• **Your instructions**
Restate all of the entries exactly. Any picture in them should be skipped.

Stored data entries:
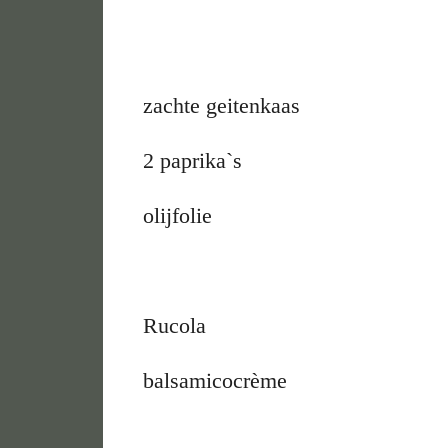
zachte geitenkaas
2 paprika`s
olijfolie
Rucola
balsamicocrème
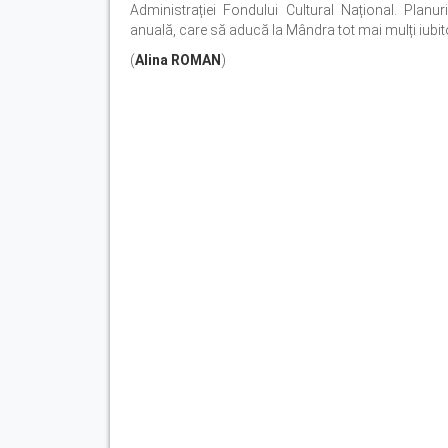
Administrației Fondului Cultural Național. Planuri
anuală, care să aducă la Mândra tot mai mulți iubitori 
(
Alina ROMAN
)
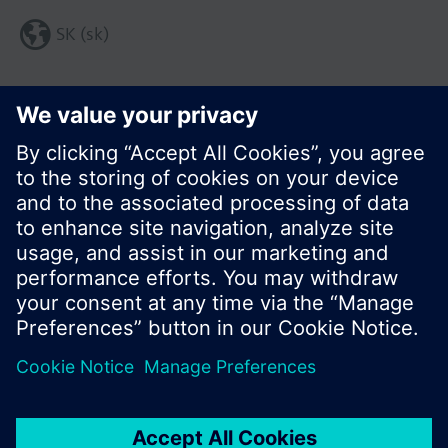
SK (sk)
Zdieľať túto stránku:
© Siemens Switzerland Ltd. 2016
Produktové portfólio a ceny môžu byť odlišné v
rôznych krajinách.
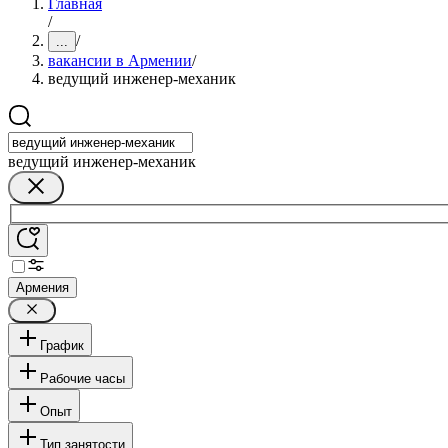
Главная
/
/
...
вакансии в Армении
/
ведущий инженер-механик
ведущий инженер-механик
Армения
График
Рабочие часы
Опыт
Тип занятости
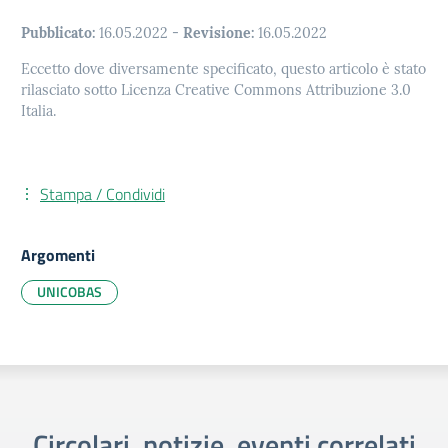
Pubblicato:
16.05.2022
-
Revisione:
16.05.2022
Eccetto dove diversamente specificato, questo articolo è stato
rilasciato sotto Licenza Creative Commons Attribuzione 3.0
Italia.
Stampa / Condividi
Argomenti
UNICOBAS
Circolari, notizie, eventi correlati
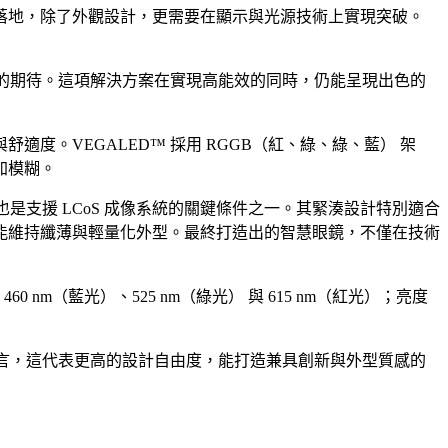
落地，除了外觀設計，更需要在顯示與光源技術上實現突破。
活風格的期待。這項解決方案在實現高能效的同時，仍能呈現出色的
。VEGALED™ 採用 RGGB（紅、綠、綠、藍） 架
加模糊。
是支援 LCoS 成像系統的關鍵條件之一。其緊湊設計特別適合
能維持纖薄與輕量化外型。最終打造出的智慧眼鏡，不僅在技術
0 nm（藍光）、525 nm（綠光） 與 615 nm（紅光）；亮度
。
而言，這代表更高的設計自由度，能打造兼具創新與外型質感的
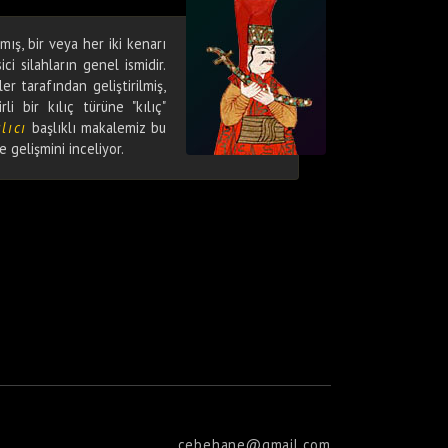
lmış, bir veya her iki kenarı
ci silahların genel ismidir.
er tarafından geliştirilmiş,
li bir kılıç türüne "kılıç"
lıcı
başlıklı makalemiz bu
 gelişmini inceliyor.
cebehane@gmail.com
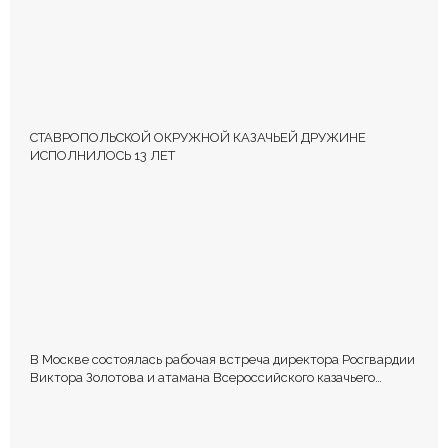
СТАВРОПОЛЬСКОЙ ОКРУЖНОЙ КАЗАЧЬЕЙ ДРУЖИНЕ
ИСПОЛНИЛОСЬ 13 ЛЕТ
В Москве состоялась рабочая встреча директора Росгвардии
Виктора Золотова и атамана Всероссийского казачьего
общества Виталия Кузнецова.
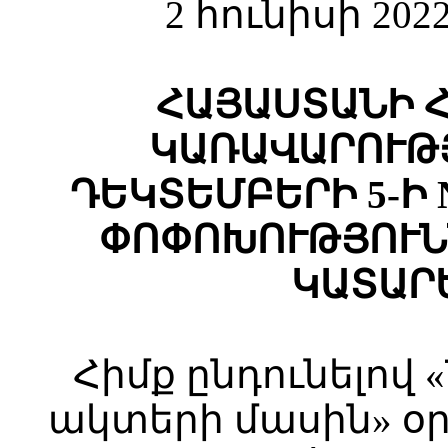
2 հունիսի 202
ՀԱՅԱՍՏԱՆԻ 
ԿԱՌԱՎԱՐՈՒԹՅ
ԴԵԿՏԵՄԲԵՐԻ 5-Ի 
ՓՈՓՈԽՈՒԹՅՈՒՆ
ԿԱՏԱՐ
Հիմք ընդունելով
ակտերի մասին» օրե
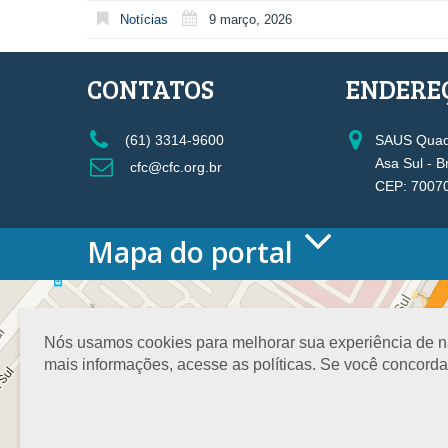
Notícias
9 março, 2026
CONTATOS
ENDERE
(61) 3314-9600
SAUS Quadr
Asa Sul - B
cfc@cfc.org.br
CEP: 7007
Mapa do portal
HOME
O CONSELHO
Conselho Diretor
Nós usamos cookies para melhorar sua experiência de nav
Nossa Sede
mais informações, acesse as políticas. Se você concord
Planejamento
Organograma
Medalha João Lyra
Presidentes do CFC – Gestões anteriores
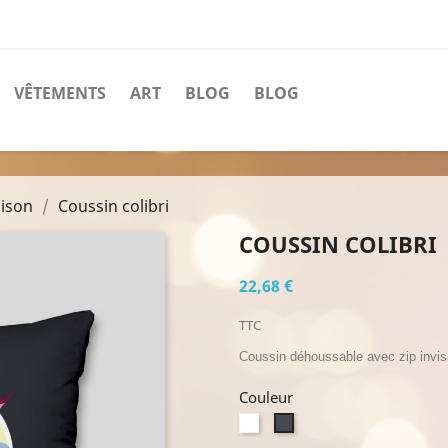
VÊTEMENTS
ART
BLOG
BLOG
aison
Coussin colibri
COUSSIN COLIBRI
22,68 €
TTC
Coussin déhoussable avec zip invi
Couleur
Blanc
Noir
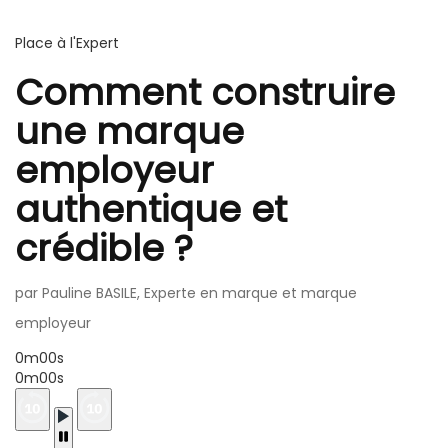
Place à l'Expert
Comment construire
une marque
employeur
authentique et
crédible ?
par Pauline BASILE, Experte en marque et marque
employeur
0m00s
0m00s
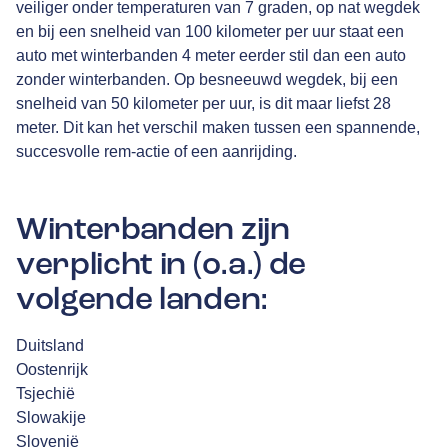
veiliger onder temperaturen van 7 graden, op nat wegdek
en bij een snelheid van 100 kilometer per uur staat een
auto met winterbanden 4 meter eerder stil dan een auto
zonder winterbanden. Op besneeuwd wegdek, bij een
snelheid van 50 kilometer per uur, is dit maar liefst 28
meter. Dit kan het verschil maken tussen een spannende,
succesvolle rem-actie of een aanrijding.
Winterbanden zijn
verplicht in (o.a.) de
volgende landen:
Duitsland
Oostenrijk
Tsjechië
Slowakije
Slovenië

• **Task response**
zachte geitenkaas
2 paprika`s
olijfolie
Rucola
balsamicocrème
Administrației Fondului Cultural Național. Planuri
anuală, care să aducă la Mândra tot mai mulți iubitori 
(
Alina ROMAN
)
SK (sk)
Zdieľať túto stránku:
© Siemens Switzerland Ltd. 2016
Produktové portfólio a ceny môžu byť odlišné v
rôznych krajinách.
Главная
/
/
...
вакансии в Армении
/
ведущий инженер-механик
ведущий инженер-механик
Армения
График
Рабочие часы
Опыт
Тип занятости
Pubblicato:
16.05.2022
-
Revisione:
16.05.2022
Eccetto dove diversamente specificato, questo articolo è stato
rilasciato sotto Licenza Creative Commons Attribuzione 3.0
Italia.
Stampa / Condividi
Argomenti
UNICOBAS
Circolari, notizie, eventi correlati
落地，除了外觀設計，更需要在顯示與光源技術上實現突破。
活風格的期待。這項解決方案在實現高能效的同時，仍能呈現出色的
。VEGALED™ 採用 RGGB（紅、綠、綠、藍） 架
加模糊。
是支援 LCoS 成像系統的關鍵條件之一。其緊湊設計特別適合
能維持纖薄與輕量化外型。最終打造出的智慧眼鏡，不僅在技術
0 nm（藍光）、525 nm（綠光） 與 615 nm（紅光）；亮度
。
而言，這代表更高的設計自由度，能打造兼具創新與外型質感的
lmış, bir veya her iki kenarı
ci silahların genel ismidir.
er tarafından geliştirilmiş,
li bir kılıç türüne "kılıç"
lıcı
başlıklı makalemiz bu
 gelişmini inceliyor.
cebehane@gmail.com
СТАВРОПОЛЬСКОЙ ОКРУЖНОЙ КАЗАЧЬЕЙ ДРУЖИНЕ
ИСПОЛНИЛОСЬ 13 ЛЕТ
В Москве состоялась рабочая встреча директора Росгвардии
Виктора Золотова и атамана Всероссийского казачьего
общества Виталия Кузнецова.
2 հունիսի 202
ՀԱՅԱՍՏԱՆԻ 
ԿԱՌԱՎԱՐՈՒԹՅ
ԴԵԿՏԵՄԲԵՐԻ 5-Ի 
ՓՈՓՈԽՈՒԹՅՈՒՆ
ԿԱՏԱՐ
Հիմք ընդունելով
ակտերի մասին» օրե
Notícias
9 março, 2026
CONTATOS
ENDERE
(61) 3314-9600
SAUS Quadr
Asa Sul - B
cfc@cfc.org.br
CEP: 7007
Mapa do portal
HOME
O CONSELHO
Conselho Diretor
Nós usamos cookies para melhorar sua experiência de nav
Nossa Sede
mais informações, acesse as políticas. Se você concord
Planejamento
Organograma
Medalha João Lyra
Presidentes do CFC – Gestões anteriores
VÊTEMENTS
ART
BLOG
BLOG
aison
Coussin colibri
COUSSIN COLIBRI
22,68 €
TTC
Coussin déhoussable avec zip invi
Couleur
Blanc
Noir
Place à l'Expert
Comment construire
une marque
employeur
authentique et
crédible ?
par Pauline BASILE, Experte en marque et marque
employeur
0m00s
0m00s
veiliger onder temperaturen van 7 graden, op nat wegdek
en bij een snelheid van 100 kilometer per uur staat een
auto met winterbanden 4 meter eerder stil dan een auto
zonder winterbanden. Op besneeuwd wegdek, bij een
snelheid van 50 kilometer per uur, is dit maar liefst 28
meter. Dit kan het verschil maken tussen een spannende,
succesvolle rem-actie of een aanrijding.
Winterbanden zijn
verplicht in (o.a.) de
volgende landen:
Duitsland
Oostenrijk
Tsjechië
Slowakije
Slovenië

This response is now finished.